Delivering Results - it is ultimately about delivering results. Value. Do they focus on what matters? In their pursuit, do they strike a balance? Between pragmatism and idealism. Do they illustrate the aptitude to make informed trade-offs? Do they optimize for tight feedback loops?
Culture Add - borne of diversity in thought, gender, race and background. Given psychological safety, can they express themselves in a way that improves the team? Can they receive and provide feedback? Both positive and negative. Can they agree to disagree, and have the maturity and curiosity to iterate to learn more and improve the circumstances? Will they bring healthy team conflict? At a minimum, target a cultural fit, but ideally, seek more.
It is rare to find a candidate that checks all of the above. It takes years of learning and unlearning to get to a level that fulfils this criterion, and keeping a keen eye out for potential that can deliver on this, is important in building any team.
The Interview Process.
Most team interviews are usually three-part interviews that attempt to cover the following aspects:
Technical/Expertise Assessment - are they capable?
Cultural Assessment - will they fit with the existing bunch?
Bar-Raiser/Hiring Manager Assessment - are they the right candidate for the organisation?
There are two kinds of interview processes:
Unstructured - with this approach, trust is placed on the interviewers to know what to assess, and therein lies the incongruency of it. Each interviewer will have their criteria which are not necessarily aligned with those of other interviewers. It is susceptible to individual biases.
Structured - this approach provides a better platform for assessing candidates on an even playing field. It is the epitome of teamwork as well, as it seeks to bring alignment on what, why and how of identifying and getting the ideal candidate(s). An improvement on the unstructured approach, but also susceptible to in-group biases.
Structured interviews tend to yield better results, and are common with more established organisations. One of the best approaches to structured interviews is articulated in chapter 2 of the book Working Backwards: Insights, Stories, and Secrets from Inside Amazon.
Unstructured interviews are common with start-ups and tend to be more fluid and agile when it comes to meeting individuals where they are. Instead of "force feeding", an interview process on an individual, one has an opportunity to meet their candidate where they are and understand them as an individual. A recommended read for a great approach to interviewers that use this approach is Joel Sposky's guide.

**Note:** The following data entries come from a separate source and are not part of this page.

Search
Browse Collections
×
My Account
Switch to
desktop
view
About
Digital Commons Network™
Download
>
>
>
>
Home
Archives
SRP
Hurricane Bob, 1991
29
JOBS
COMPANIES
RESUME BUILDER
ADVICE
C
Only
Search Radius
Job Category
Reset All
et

Overcoming Unconscious Biases.
Both of the interview processes described above are susceptible to unconscious biases.
Is it possible to overcome unconscious biases? Paving the way for balanced teams in every sense of the word - diversity of thought, diversity of origin, diversity of colour, diversity of gender, inclusion and equity.

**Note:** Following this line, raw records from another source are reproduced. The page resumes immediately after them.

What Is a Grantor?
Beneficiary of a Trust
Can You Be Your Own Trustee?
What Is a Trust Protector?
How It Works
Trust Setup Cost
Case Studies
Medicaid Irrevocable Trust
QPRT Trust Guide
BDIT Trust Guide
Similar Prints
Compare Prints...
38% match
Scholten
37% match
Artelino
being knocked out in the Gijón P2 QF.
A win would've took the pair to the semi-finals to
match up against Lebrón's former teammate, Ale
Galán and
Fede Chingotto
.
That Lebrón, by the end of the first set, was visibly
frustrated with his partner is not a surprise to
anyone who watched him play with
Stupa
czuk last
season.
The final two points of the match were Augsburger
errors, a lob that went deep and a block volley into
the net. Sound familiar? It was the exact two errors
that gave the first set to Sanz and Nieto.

At the end of the day, we have to aspire to eliminate unconscious bias. It is, unfortunately, one of those things in life we succumb to. We are social beings, and we crave belonging, and nothing stops us from connecting with those from different backgrounds, races and gender. It however takes effort to get there. Cognitive effort.
What if we choose to be inclusive from day one, from the ground up, from the roots? How do we focus on talent, over-familiarity?
The perils of groupthink and/or echo chambers are well-documented, so I will skip straight to my point. To hire for balanced teams, and ultimately for diversity, we need to be intentional about:
What do we wish to build? A balanced team.
Who fits the criteria? Competent people.
How do we find them? By being intentional.
Implications of being Intentional.
Of course, there are implications to being intentional with how you recruit for balanced teams.
It takes longer to recruit. If you choose to not settle, and stay true to your needs, you will find it takes longer to recruit, but I promise you, it's worth the wait.
You might need to rethink what success looks like. Do Software Engineers really need to be good at Mathematics? Or have a Degree? Are all the best lawyers from Havard?
Continuously consider non-traditional candidates. Eventually, you will get into a state of flow where you are recruiting the same kind of candidates. Be wary to break this cycle, as it means you are becoming homogenous. Confusing? Put differently, occasionally break tradition.
It is famed that blind auditions can turn the table and allow diversity where none existed before. There are interview processes that focus on predicting real-world job performance. These tend to take the form of personality & value tests - psychometric tests.
They also tend to be expensive. But still worth the consideration if they deliver on balanced teams.
On Balanced Teams.
Focus on competency.
People make it happen. Strategies and visions are driven by people. So focus on getting the right people onboard. The right people tend to be competent, and they come in all shapes, sizes and colours.
Be intentional in your aspirations to get the right people to build balanced teams.